Have you tried putting a deadline on the task, either explicitly or implicitly? Instead of saying "Will you buy a card for someone?", try saying "Will you pick up a card for coworker by Friday?
It sets the expectation that you expect the task will be done in a certain amount of time, instead of leaving it open-ended. It's less ambiguous.
I have used this technique many times in work situations. As a developer, I frequently service requests from non-technical end-users. i.e. "can you add feature X to the application". Once the work is done, I would let them know "hey, I have added it, can you go test it out in Development and let me know if its working for you?" What would happen is I would never get any feedback and/or they would never test the feature. The feature would end up getting pushed to production anyway. To compound matters, they would come back to me weeks and months later saying "feature X didn't work."

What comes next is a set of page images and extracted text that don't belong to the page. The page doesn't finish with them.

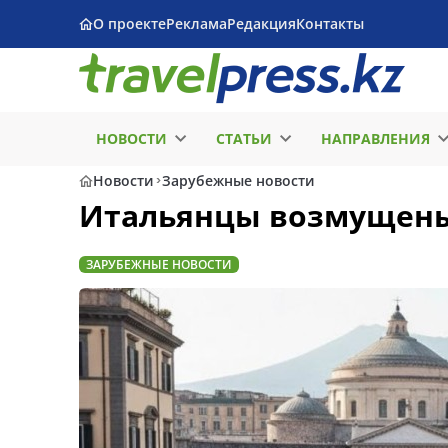
О проекте
Реклама
Редакция
Контакты
НОВОСТИ
СТАТЬИ
НАПРАВЛЕНИЯ
Новости
Зарубежные новости
Итальянцы возмущены
ЗАРУБЕЖНЫЕ НОВОСТИ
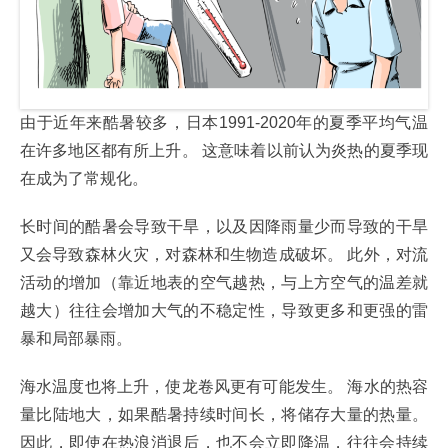
由于近年来酷暑较多，日本1991-2020年的夏季平均气温
在许多地区都有所上升。 这意味着以前认为炎热的夏季现
在成为了常规化。
长时间的酷暑会导致干旱，以及因降雨量少而导致的干旱
又会导致森林火灾，对森林和生物造成破坏。 此外，对流
活动的增加（靠近地表的空气越热，与上方空气的温差就
越大）往往会增加大气的不稳定性，导致更多和更强的雷
暴和局部暴雨。
海水温度也将上升，使龙卷风更有可能发生。 海水的热容
量比陆地大，如果酷暑持续时间长，将储存大量的热量。
因此，即使在热浪消退后，也不会立即降温，往往会持续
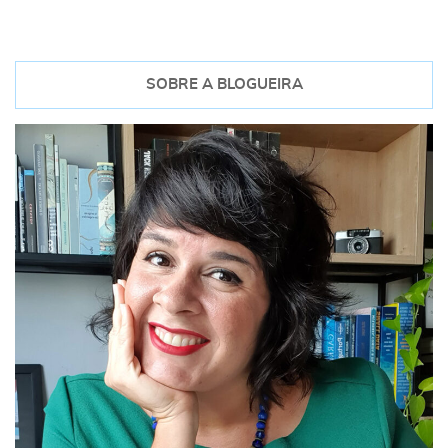
SOBRE A BLOGUEIRA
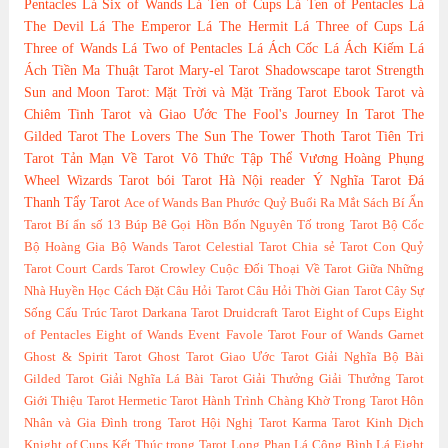
Pentacles
Lá Six of Wands
Lá Ten of Cups
Lá Ten of Pentacles
Lá
The Devil
Lá The Emperor
Lá The Hermit
Lá Three of Cups
Lá
Three of Wands
Lá Two of Pentacles
Lá Ách Cốc
Lá Ách Kiếm
Lá
Ách Tiền
Ma Thuật Tarot
Mary-el Tarot
Shadowscape tarot
Strength
Sun and Moon Tarot: Mặt Trời và Mặt Trăng
Tarot Ebook
Tarot và
Chiêm Tinh
Tarot và Giao Ước
The Fool's Journey In Tarot
The
Gilded Tarot
The Lovers
The Sun
The Tower
Thoth Tarot
Tiên Tri
Tarot
Tản Mạn Về Tarot
Vô Thức Tập Thể
Vương Hoàng Phụng
Wheel
Wizards Tarot
bói Tarot Hà Nội
reader
Ý Nghĩa Tarot
Đá
Thanh Tẩy Tarot
Ace of Wands
Ban Phước Quỷ
Buổi Ra Mắt Sách
Bí Ẩn
Tarot
Bí ẩn số 13
Búp Bê Gọi Hồn
Bốn Nguyên Tố trong Tarot
Bộ Cốc
Bộ Hoàng Gia
Bộ Wands Tarot
Celestial Tarot
Chia sẻ Tarot
Con Quỷ
Tarot
Court Cards Tarot
Crowley
Cuộc Đối Thoại Về Tarot Giữa Những
Nhà Huyền Học
Cách Đặt Câu Hỏi Tarot
Câu Hỏi Thời Gian Tarot
Cây Sự
Sống
Cấu Trúc Tarot
Darkana Tarot
Druidcraft Tarot
Eight of Cups
Eight
of Pentacles
Eight of Wands
Event
Favole Tarot
Four of Wands
Garnet
Ghost & Spirit Tarot
Ghost Tarot
Giao Ước Tarot
Giải Nghĩa Bộ Bài
Gilded Tarot
Giải Nghĩa Lá Bài Tarot
Giải Thưởng
Giải Thưởng Tarot
Giới Thiệu Tarot
Hermetic Tarot
Hành Trình Chàng Khờ Trong Tarot
Hôn
Nhân và Gia Đình trong Tarot
Hội Nghị Tarot
Karma Tarot
Kinh Dịch
Knight of Cups
Kết Thúc trong Tarot
Long Phan
Lá Công Bình
Lá Eight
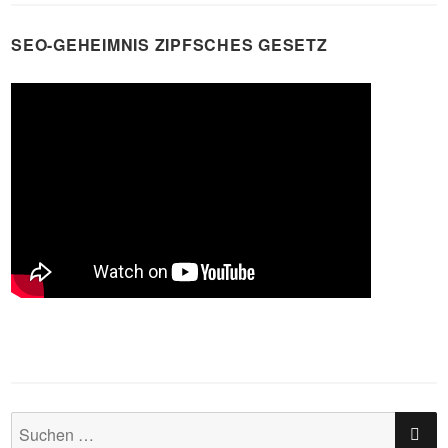
SEO-GEHEIMNIS ZIPFSCHES GESETZ
SU
Suchen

In this case, I'm required to have them complete their task, because I can't do it for them. Only they can tell me if the feature is working as they expect.
So, what I started doing is saying things like "hey, feature X is completed. It needs to be tested by Friday or we'll assume you are signing off on it." When I started doing this, I noticed that they would start marking the "due date" in their calendars or otherwise getting back to me fairly quickly, often the same day or the next.
By setting an arbitrary deadline, you are communicating, in no uncertain terms, the time frame in which you expect this task to be completed. In my case, I was also able to communicate the consequence of NOT completing the task within that time frame, which was they would be signing of on something they hadn't tested or even looked at.